Dataset entries:
%%

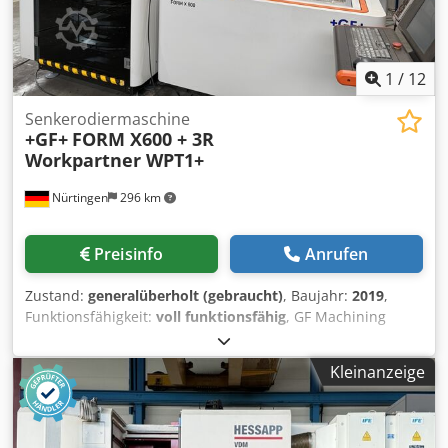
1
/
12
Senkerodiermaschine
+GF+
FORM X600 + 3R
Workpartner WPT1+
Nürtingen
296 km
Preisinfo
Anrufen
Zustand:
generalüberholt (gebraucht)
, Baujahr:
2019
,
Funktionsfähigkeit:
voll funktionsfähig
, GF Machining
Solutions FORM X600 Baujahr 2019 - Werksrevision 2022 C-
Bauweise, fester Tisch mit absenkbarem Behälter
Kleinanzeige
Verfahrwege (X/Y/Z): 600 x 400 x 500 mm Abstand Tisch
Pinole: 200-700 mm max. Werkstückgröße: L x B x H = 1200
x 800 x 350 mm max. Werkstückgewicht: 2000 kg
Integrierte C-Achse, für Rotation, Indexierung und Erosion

%%
%%

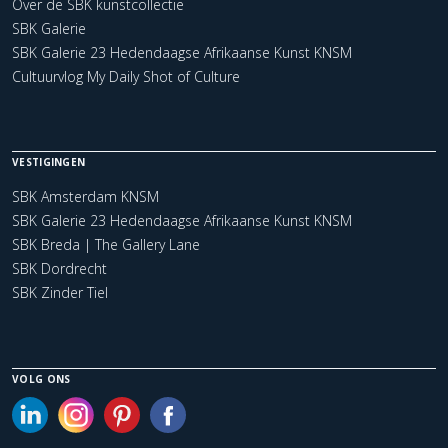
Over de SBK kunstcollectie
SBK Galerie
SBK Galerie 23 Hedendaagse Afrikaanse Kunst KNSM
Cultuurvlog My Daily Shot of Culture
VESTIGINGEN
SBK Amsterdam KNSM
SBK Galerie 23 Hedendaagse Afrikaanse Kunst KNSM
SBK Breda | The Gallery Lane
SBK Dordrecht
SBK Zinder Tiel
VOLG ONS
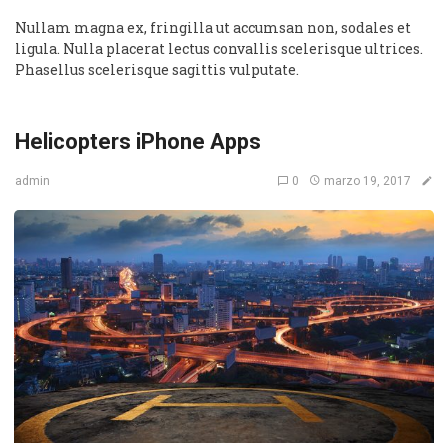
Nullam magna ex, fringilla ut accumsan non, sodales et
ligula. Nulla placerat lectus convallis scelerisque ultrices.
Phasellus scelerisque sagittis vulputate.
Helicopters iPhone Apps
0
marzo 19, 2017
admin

%%
%%

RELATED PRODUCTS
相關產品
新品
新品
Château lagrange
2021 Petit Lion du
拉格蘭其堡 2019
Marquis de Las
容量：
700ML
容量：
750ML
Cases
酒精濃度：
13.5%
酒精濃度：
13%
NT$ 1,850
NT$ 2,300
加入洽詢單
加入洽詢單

%%

TASK ITEM >> Check each line above for "Baujahr" and state how many match, answering with only the number.

SOLUTION BELOW >> 2